Le Parlement européen a exprimé aujourd’hui ses priorités politiques pour le prochain cadre financier pluriannuel 2014-2020, alors qu’une nouvelle negotiating box est attendue d’ici quelques jours. Les négociations bilatérales seront ensuite dirigées par Herman Van Rompuy entre le 5 novembre et le 20 novembre, pour théoriquement aboutir lors du Conseil européen de la fin novembre.

« Parce que l’avenir de l’Europe se joue dans la bataille du budget européen, nous refusons un cadre financier au ras des pâquerettes » attaque Jean-Louis Cottigny, membre de la commission du budget. « L’avarice d’une poignée de gouvernements – principalement eurosceptiques – prend en otage l’avenir des européens. Leur obsession pour l’austérité révèle d’ailleurs une pulsion mortifère vis à vis du projet européen lui-même », ajoute l’eurodéputé.

« Pourtant, le budget de l’Union européenne représente un peu moins de 1 % de la richesse cumulée des 27 États membres. Surtout, le budget de l’Union, c’est un budget contracyclique qui permet de combattre la crise ensemble, dans la solidarité : si elles étaient mises en œuvre, les coupes sombres prônées par certains stériliseraient notre économie », précise Catherine Trautmann.

C’est pourquoi la délégation française du groupe S&D se félicite de la position du Parlement européen adoptée aujourd’hui, et appelle les Etats membres à respecter les prérogatives de l’unique Institution chargée de représenter les citoyens.

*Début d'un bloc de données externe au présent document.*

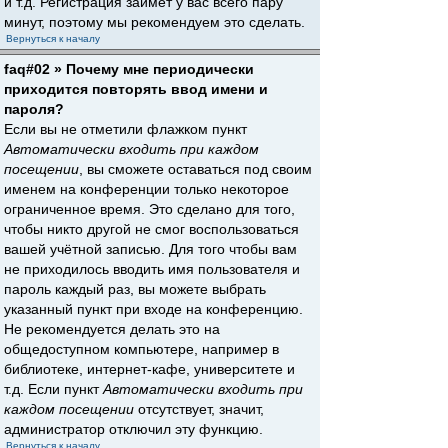
и т.д. Регистрация займёт у вас всего пару
минут, поэтому мы рекомендуем это сделать.
Вернуться к началу
faq#02 » Почему мне периодически
приходится повторять ввод имени и
пароля?
Если вы не отметили флажком пункт
Автоматически входить при каждом
посещении
, вы сможете оставаться под своим
именем на конференции только некоторое
ограниченное время. Это сделано для того,
чтобы никто другой не смог воспользоваться
вашей учётной записью. Для того чтобы вам
не приходилось вводить имя пользователя и
пароль каждый раз, вы можете выбрать
указанный пункт при входе на конференцию.
Не рекомендуется делать это на
общедоступном компьютере, например в
библиотеке, интернет-кафе, университете и
т.д. Если пункт
Автоматически входить при
каждом посещении
отсутствует, значит,
администратор отключил эту функцию.
Вернуться к началу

« Par ce vote, le Parlement européen s’oppose à toute tentative de réduire le niveau des dépenses, et souhaite enfin mettre un terme au poison du « juste retour », où chacun entend récupérer directement sa contribution au budget communautaire. Face à ce raisonnement à courte vue, nous souhaitons avec l’ensemble du Parlement européen la mise en place de ressources propres, en particulier une taxe sur les transactions financières. C’est aujourd’hui une ligne rouge : si le Conseil ne parvient pas à un accord politique sur ce point, le Parlement européen ne donnera pas son accord au volet dépenses », souligne Jean-Louis Cottigny.

« PME, recherche et innovation, Connecting Europe, ITER, Galileo, GMES, avenir de la jeunesse, Fonds européen d’ajustement à la mondialisation, programme d’aide aux plus démunis, lutte contre le changement climatique, politique de cohésion, politique agricole commune… les sujets sur lesquels il y a des besoins et une vrai plus value européenne ne manquent pas. Que la peste soit de l’avarice et des avaricieux ![1] », conclut Catherine Trautmann.